Grief for the loss of a child is one of the strongest of human emotions, yet it’s rarely explored by Hollywood.

A brave, new film called Rabbit Hole, starring Nicole Kidman in a multi-award nominated performance, is set to rectify that.

“It’s the place you most fear to tread,” says Kidman, aged 43.

“Particularly as a parent, a mother, it’s the most terrifying place to go and exist but at the same time it’s the most important.

“Life can be very beautiful, but there’s the other end of the spectrum when it can be so painful. I wanted to honour that for people. It’s not explored that often and for me it needs to be.”

Based on the Pulitzer Prize-winning play by David Lindsay-Abaire, Rabbit Hole is set in suburban America and tells the story of Becca and Howie Corbett (Aaron Eckhart), a married couple struggling to return to their everyday existence several months after the death of their six-year-old boy.

Thankfully devoid of sentimentality, the film examines the way people really cope with tragedy - awkwardly, stubbornly and in fits and starts.

“A lot of times grief is dealt with a week after the loss, this is eight months and it’s about, ‘How do you live each day?”’ says Kidman, mother to four children: Isabella, 18, and Connor, 16, who she adopted with ex-husband Tom Cruise, her daughter Sunday, 2, with husband, country singer Keith Urban and their latest addition, Faith Margaret born via a surrogate on December 28 last year.

“It’s not the broad strokes, it’s the minute strokes of choosing to live each day,” she adds.

“How do you live together as a couple having had the most traumatic loss you’ll ever have? How do you still walk through each day and each hour? That’s what I love about the screenplay.”

The Australian actress was sitting in a coffee shop in Nashville where she now lives (“It’s a quiet life there, which I relish”) when she first heard of Rabbit Hole.

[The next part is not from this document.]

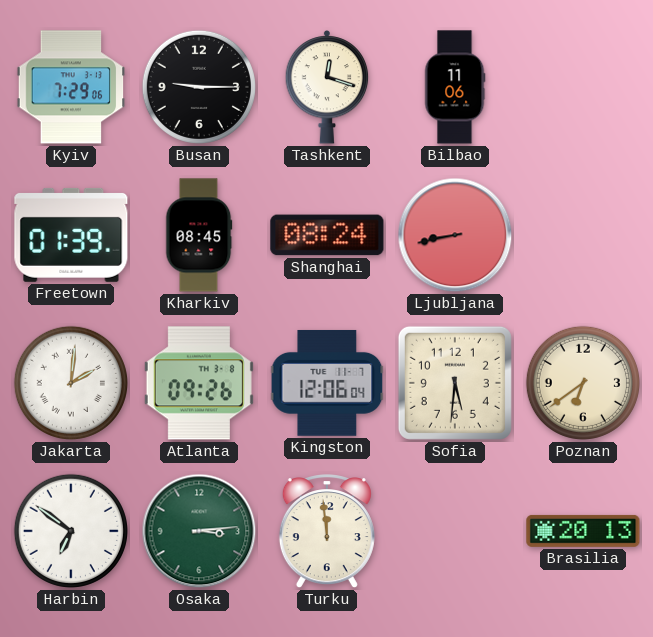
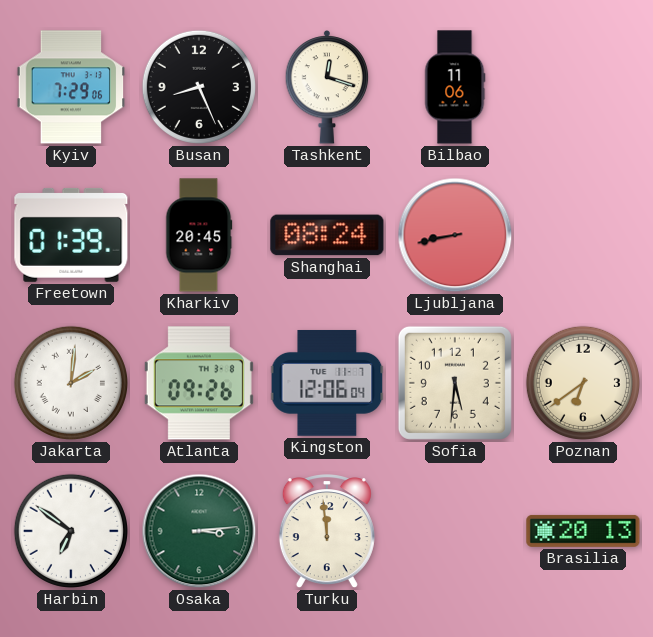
Busan: 9:15 -> 8:26
Kharkiv: 08:45 -> 20:45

“I was reading a review in The New York Times of this play and it was wonderful and I thought, ‘I’d love to see that’.”

She called her producing partner [Kidman created the production company Blossom Films in 2006] and asked him to see the play that night before approaching Lindsay-Abaire.

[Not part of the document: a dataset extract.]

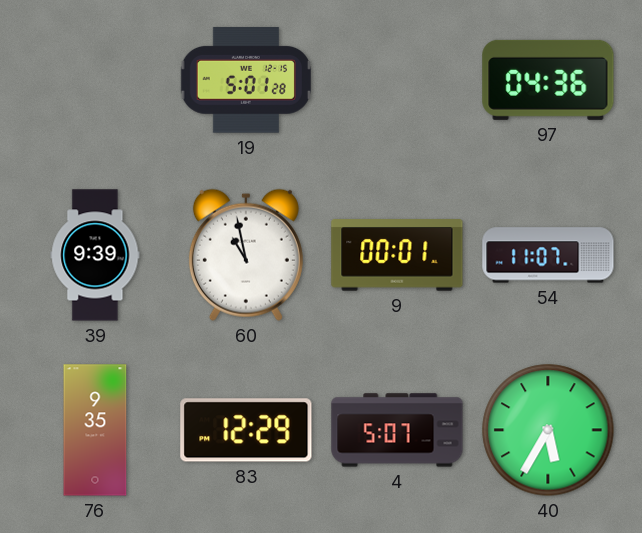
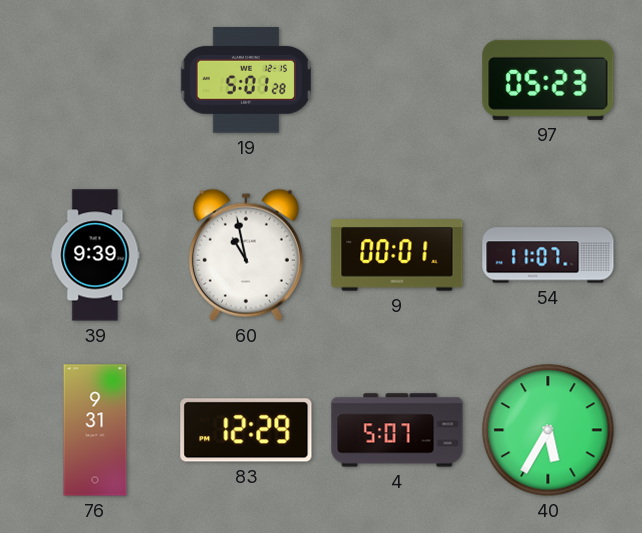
97: 04:36 -> 05:23
76: 9:35 -> 9:31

“We got lucky,” she giggles. “We really wanted him to write the screenplay because the play’s so beautifully written, so precise, elegant and funny, and he let us option it.”

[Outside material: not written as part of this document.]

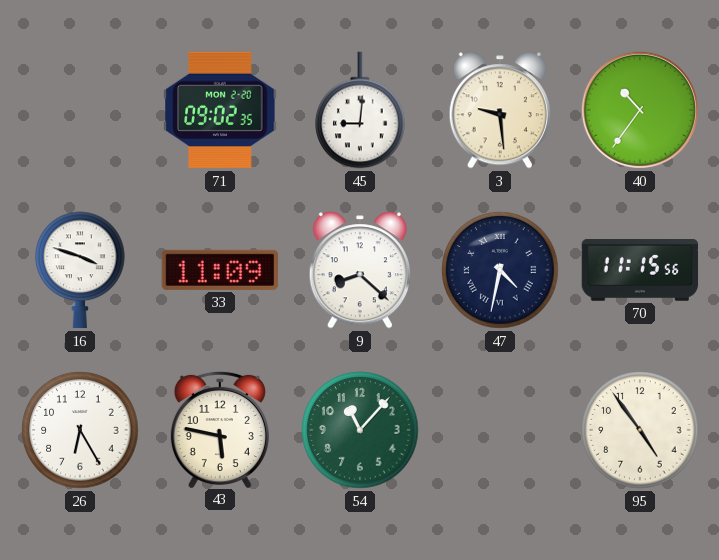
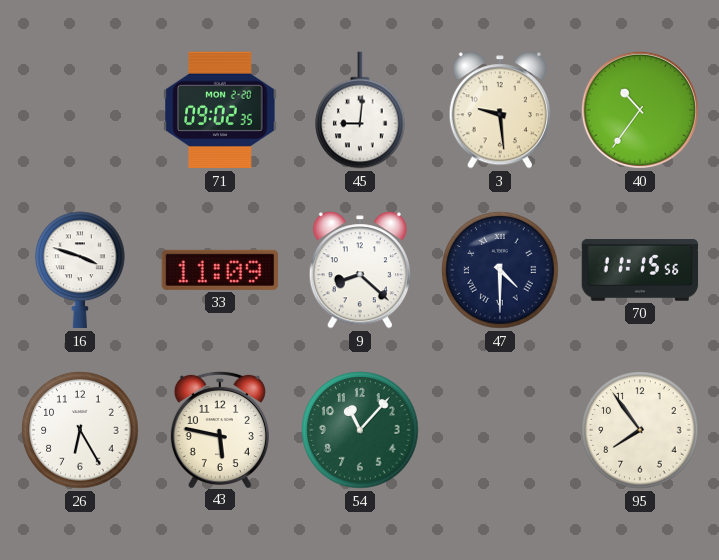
47: 4:32 -> 4:30
95: 4:54 -> 7:54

The character of Becca could be described as taciturn and aloof. But that’s not because she feels nothing, explains Kidman, rather that she’s trying to hold back the flood of emotions which threaten to engulf her life.

“I related to her stoicism,” she says. “I always approached Becca as if she’s in such enormous pain that if she even touches it she’ll break, which I think could be true of any woman who loses their child.”

She wasn’t able to attend bereaved parents meetings as part of her preparation.

“I actually tried to go to a grief group and they said, ‘No, you can’t come because you can’t have someone in the group that hasn’t been through exactly the same thing - the emotions are too raw’, which I totally respected,” reveals Kidman.

But while the actress was drawn to the subject matter, it was her husband who convinced her to tackle the weighty role of Becca.

“Keith was the one who really wanted me to make this movie,” she says.

“Sunday was one and I was like, ‘I don’t know if I can do this now’ and he was the one that sort of gently nudged me out of the nest.”